We are very proud of our democracy. We are very proud of our form of government. We believe that there is no other nation on earth that gives to the individual the privileges and the rights that he has in America. The time has come now when we are going to defend those rights. The time has come when the world is looking to America, as the Nation has looked to Massachusetts in the past, to stand up and defend the rights of the individual. Sovereignty, it is our belief, is vested in the individual; and we are going to protect the rights of the individual. It is an auspicious moment to dedicate here in New England one of our town halls, an auspicious moment in which to dedicate it to the supremacy of those ideals for which the whole world is fighting at the present time; that the rights of the individual as they were established here in the past may be maintained by us now and carried to a yet greater development in the future.



XV

AMHERST ALUMNI DINNER, SPRINGFIELD

MARCH 15, 1918

The individual may not require the higher institutions of learning, but society does. Without them civilization as we know it would fall from mankind in a night. They minister not alone to their own students, they minister to all humanity.

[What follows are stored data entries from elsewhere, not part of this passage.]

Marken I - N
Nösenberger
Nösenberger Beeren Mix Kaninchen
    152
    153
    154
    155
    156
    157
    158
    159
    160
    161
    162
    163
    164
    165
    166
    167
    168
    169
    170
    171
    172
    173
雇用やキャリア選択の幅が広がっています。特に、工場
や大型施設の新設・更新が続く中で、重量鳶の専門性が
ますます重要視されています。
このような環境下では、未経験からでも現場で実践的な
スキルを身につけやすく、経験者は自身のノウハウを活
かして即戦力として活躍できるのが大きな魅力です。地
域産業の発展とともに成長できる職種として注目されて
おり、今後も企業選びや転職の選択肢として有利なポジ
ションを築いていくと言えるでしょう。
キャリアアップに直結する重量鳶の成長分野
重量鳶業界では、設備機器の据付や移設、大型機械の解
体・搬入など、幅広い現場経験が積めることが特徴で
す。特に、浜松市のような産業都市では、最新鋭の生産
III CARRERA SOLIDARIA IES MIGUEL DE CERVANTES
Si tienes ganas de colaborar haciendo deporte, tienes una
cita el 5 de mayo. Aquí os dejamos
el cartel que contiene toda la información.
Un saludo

It is this same ancient spirit which, coming to the defence of the Nation, has in this new day of peril made nearly every college campus a training field for military service, and again sent graduate and undergraduate into the fighting forces of our country. They are demonstrating again that they are the strongholds of ordered liberty and individual freedom. This has ever been the distinguishing characteristic of the American institution of learning. They have believed in democracy because they believed in the nobility of man; they have served society because they have looked upon the possession of learning not as conferring a privilege but as laying on a duty. They have taught and practised the precept that the greater man's power the greater his obligation. The supreme choice is righteousness. It is that "moral power" to which Professor Tyler referred as the great contribution of college men to the cause of the Union.

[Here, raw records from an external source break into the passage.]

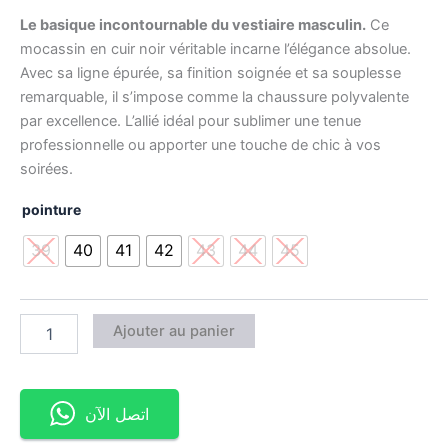
Le basique incontournable du vestiaire masculin.
Ce
mocassin en cuir noir véritable incarne l’élégance absolue.
Avec sa ligne épurée, sa finition soignée et sa souplesse
remarquable, il s’impose comme la chaussure polyvalente
par excellence. L’allié idéal pour sublimer une tenue
professionnelle ou apporter une touche de chic à vos
soirées.
pointure
39
40
41
42
43
44
45
Ajouter au panier
اتصل الآن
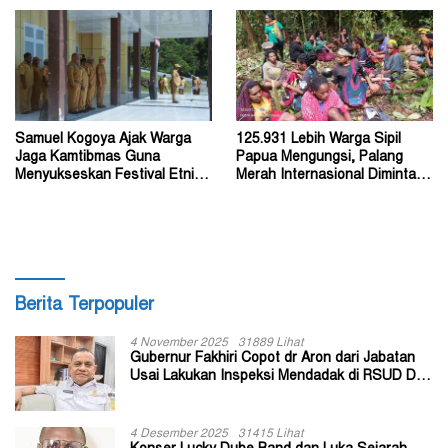
Samuel Kogoya Ajak Warga
125.931 Lebih Warga Sipil
Jaga Kamtibmas Guna
Papua Mengungsi, Palang
Menyukseskan Festival Etnik
Merah Internasional Diminta
Religi dan HUT RI
Segera Turun Tangan
Berita Terpopuler
4 November 2025
31889 Lihat
Gubernur Fakhiri Copot dr Aron dari Jabatan
Usai Lakukan Inspeksi Mendadak di RSUD Dok
II Jayapura
4 Desember 2025
31415 Lihat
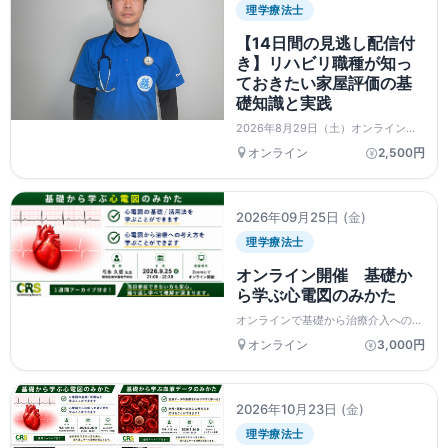
理学療法士
【14日間の見逃し配信付
き】リハビリ職種が知っ
ておきたい家屋評価の基
礎知識と実践
2026年8月29日（土）オンラインセ
ミナー
オンライン
2,500円
2026年09月25日
(金)
理学療法士
オンライン開催 基礎か
ら学ぶ心電図のみかた
オンラインで基礎から治療介入への考
え方を学びましょう
オンライン
3,000円
2026年10月23日
(金)
理学療法士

The Nation is taking a military census, it is thinking now in terms of armament. The officers of government are discussing manpower, transportation by land and sea and through the air, the production of rifles, artillery, and explosives, the raising of money by loans and taxation. The Nation ought to be most mightily engaged in this work. It must put every ounce of its resources into the production and organization of its material power. But these are to a degree but the outward manifestations of something yet more important. The ultimate result of all wars and of this war has been and will be determined by the moral power of the nations engaged. On that will depend whether armies "ray out darkness" or are the source of light and life and liberty. Without the support of the moral power of the Nation armies will prove useless, without a moral victory, whatever the fortunes of the battlefield, there can be no abiding peace.